Limited evidence exists regarding the association between treatment options for DM and cognitive performance. The results of two longitudinal studies noted similar cognitive performance scores (TICS and a global score) for study participants without DM and for patients in the OHA treatment group.^13,14 An Australian study showed that a greater decline in global cognition and executive functioning was observed in participants with diabetes. But, on analysing further, there was no relationship between the type of diabetic treatment (diet control versus OHA) and the fall in global cognitive performance.¹⁵ In contrast to this study, using Wechsler Logical Memory story recall Elias et al.¹⁶ showed poorer cognitive performance results among patients with DM, however on cognitive assessment using “immediate and delayed verbal memory on the story recall test” and “visual memory” the study group on insulin therapy performed more poorly compared to healthy controls. Notably, analysing the results of the seven neuropsychological tests, the performance of patients on OHA did not differ from the non-diabetic participant group. In the Primary Research in Memory (PRIME) study and the Australian Imaging, Biomarkers and Lifestyle (AIBL) study, Moore et al. studied the effects of DM and metformin use on cognitive performance. Among the study participants, metformin use was associated with worse cognitive performance (after adjusting for gender, age, depression, and educational qualification). However, only MMSE was used to measure cognitive function in this study. Also, this study did not analyse other treatments used along with metformin. This correlation was not significant after adjusting for B12 levels.¹⁷ Ng et al.¹⁸ in their study included a larger cohort wherein they assessed the effect of metformin on cognitive performance using MMSE. The results of the study (both cross-sectional and longitudinal analyses) showed significant protective effects of the drug metformin. In our study we did not asses vitamin B12 levels due to financial constraints. However, we found significant correlation with increasing age, dose and duration of metformin. Also, in our study we had 57 pure vegans and all of them had abnormal and low MoCA scores.

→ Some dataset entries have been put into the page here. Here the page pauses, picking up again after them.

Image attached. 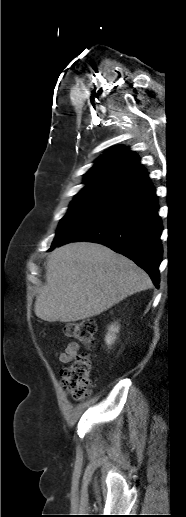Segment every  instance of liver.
I'll return each instance as SVG.
<instances>
[{"label":"liver","mask_w":186,"mask_h":517,"mask_svg":"<svg viewBox=\"0 0 186 517\" xmlns=\"http://www.w3.org/2000/svg\"><path fill=\"white\" fill-rule=\"evenodd\" d=\"M152 285L149 275L127 257L101 244L70 243L49 256L46 283L35 314L48 322L93 317Z\"/></svg>","instance_id":"6515ba94"}]
</instances>
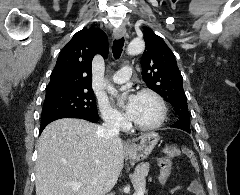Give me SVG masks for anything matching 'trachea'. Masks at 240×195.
Segmentation results:
<instances>
[{
  "mask_svg": "<svg viewBox=\"0 0 240 195\" xmlns=\"http://www.w3.org/2000/svg\"><path fill=\"white\" fill-rule=\"evenodd\" d=\"M123 46H124V37L114 40L112 52L115 59H119V57L121 56Z\"/></svg>",
  "mask_w": 240,
  "mask_h": 195,
  "instance_id": "1",
  "label": "trachea"
}]
</instances>
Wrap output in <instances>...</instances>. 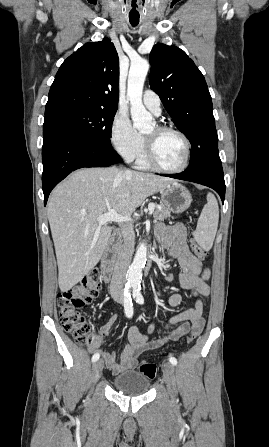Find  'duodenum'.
<instances>
[{
    "label": "duodenum",
    "mask_w": 269,
    "mask_h": 447,
    "mask_svg": "<svg viewBox=\"0 0 269 447\" xmlns=\"http://www.w3.org/2000/svg\"><path fill=\"white\" fill-rule=\"evenodd\" d=\"M121 239V231L117 230L111 237L109 243L106 246L104 254L101 260V276L104 281L108 282L111 280L115 265H116V254ZM152 267V258H149L145 264V274H148Z\"/></svg>",
    "instance_id": "obj_1"
}]
</instances>
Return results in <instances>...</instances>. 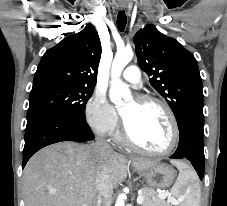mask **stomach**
<instances>
[{
  "label": "stomach",
  "mask_w": 227,
  "mask_h": 206,
  "mask_svg": "<svg viewBox=\"0 0 227 206\" xmlns=\"http://www.w3.org/2000/svg\"><path fill=\"white\" fill-rule=\"evenodd\" d=\"M142 176L150 187L164 189L173 184L176 171L165 163L156 162L143 171Z\"/></svg>",
  "instance_id": "stomach-1"
}]
</instances>
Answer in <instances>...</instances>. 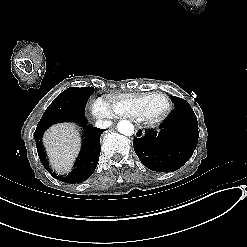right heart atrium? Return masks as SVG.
<instances>
[{"label":"right heart atrium","instance_id":"1","mask_svg":"<svg viewBox=\"0 0 247 247\" xmlns=\"http://www.w3.org/2000/svg\"><path fill=\"white\" fill-rule=\"evenodd\" d=\"M92 113L97 119L106 118L107 112L100 100H96L92 104Z\"/></svg>","mask_w":247,"mask_h":247}]
</instances>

The ordinal regression data reveals a positive correlation between abnormal MoCA scores and older age, longer duration of DM, and presence of complications. Longer duration of DM can also signify longer duration of metformin usage. Metformin being the first line treatment, all the subjects in the study have been on metformin since they were diagnosed to have DM. Presence of complication and older age group as a positive correlation may signify that DM and aging are independent risk factors, as has been described in several studies.^{1–4,13–17}

There are a few limitations in this study. Firstly, lack of a control group without antidiabetic medications, the results of our study can only give preliminary conclusions, which needs to be further proved by larger multi-center clinical trials with higher sample size. The correlation between cognitive impairment in metformin users have been attributed to deficiency of vitamin B12, vitamin D and calcium. We did not assess these deficiencies in our study. Also, cognitive impairment is associated with stroke and other macrovascular diseases. In our study we did not analyse and correlate cognitive impairment with macrovascular complications. Many of our patients were on other anti-diabetic agents. The role of metformin alone causing cognitive decline cannot be ascribed. Also, the score we used for ascertaining cognitive decline, the Montreal Cognitive Assessment (MoCA), which has been earlier used in studies of dementia, but has not been used in diabetic population.

Conclusion

As per our study, the participants using metformin showed a very high prevalence rate of abnormal MoCA scores (85%). Participants using metformin had worse performance in MoCA (scores <26). Increased duration of metformin intake leads to a decline in MoCA performance.